I believe in my destiny to be a mom. Not just any mom, but a mom who will be tested and fiercely protects her off-spring just as the lioness on the Serengeti. You see, I built my family as a foster parent. Before you go thinking I’m some Joan of Arc for kids, I really just backed into our local foster program, thinking it would be great way of gaining parenting skills while I waited for my private adoption. Imagine our surprise seven days after being awarded our foster license that a three-day-old infant would be needing a home when she was released from the hospital in four hours. It was drilled into our heads that foster parents must be advocates for the children placed in our care. As I tried to work though mind-numbness that comes from the shock of knowing your wildest dreams are about to come true, I went about the work of being this baby’s advocate. What’s her birth parent situation? Prenatal care? Health issues? Drugs or alcohol detected?
This was only the first of many fact-finding conversations I was to have on behalf of our now seven year old healthy, gorgeous, funny, smart daughter. But I wasn’t prepared for addressing the racist, stupidly rude question from a teenage drugstore clerk in a southern upscale neighborhood. I provide that detail because while most of the country thinks we southerners are hicks who marry our cousins, we are a people who pride ourselves on good manners. Poor origins are excused by good manners. Good breeding can be undermined by bad manners in a heartbeat.

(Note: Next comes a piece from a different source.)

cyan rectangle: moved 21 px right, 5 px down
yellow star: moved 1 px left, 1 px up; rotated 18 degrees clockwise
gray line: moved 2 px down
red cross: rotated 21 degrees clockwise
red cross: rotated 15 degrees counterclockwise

“Is she mixed?” asked the blonde.
“Excuse me?” I checked my hearing.
“Is she mixed?” the naive girl asked. “What is she? Is she mixed?” looking at my beautiful child, who was unaware of the slow burn that was smoldering next to her.

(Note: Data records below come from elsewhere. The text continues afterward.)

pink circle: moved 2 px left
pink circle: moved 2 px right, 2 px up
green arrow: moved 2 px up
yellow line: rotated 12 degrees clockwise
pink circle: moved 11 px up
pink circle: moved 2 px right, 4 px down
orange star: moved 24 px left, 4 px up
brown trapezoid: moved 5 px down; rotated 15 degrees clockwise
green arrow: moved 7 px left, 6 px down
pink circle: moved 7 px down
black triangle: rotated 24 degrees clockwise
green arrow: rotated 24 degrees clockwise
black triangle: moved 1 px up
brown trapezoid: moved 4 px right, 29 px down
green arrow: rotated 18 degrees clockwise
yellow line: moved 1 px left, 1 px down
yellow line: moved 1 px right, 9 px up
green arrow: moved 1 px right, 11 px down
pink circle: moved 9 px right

“EXCUSE ME?” I repeated very loudly, thinking surely this girl would get a hint that she was getting a little close for comfort — like the lioness’ deep growl warning for fool hearty threat too close to her cub.
“You know– where’s she from? She’s so pretty. What is she mixed with?” I was stunned that this ignorant girl was describing my beautiful daughter like some cocktail she might sample at a frat party.
Through clenched teeth I uttered the response I had been practicing but never thought I would have to use. “We have decided that we don’t discuss such things outside our family.”
I took my change, grabbing my daughter’s hand a bit too roughly. I said a quick prayer to myself that the clerk would go home and tell her mother of this encounter who would wisely educate her daughter on the foolishness of her behavior today with a stranger and one very special little girl.
I was high on the adrenalin of the moment and absolutely certain of the manifestation of my warrior destiny. I am mother; hear me roar.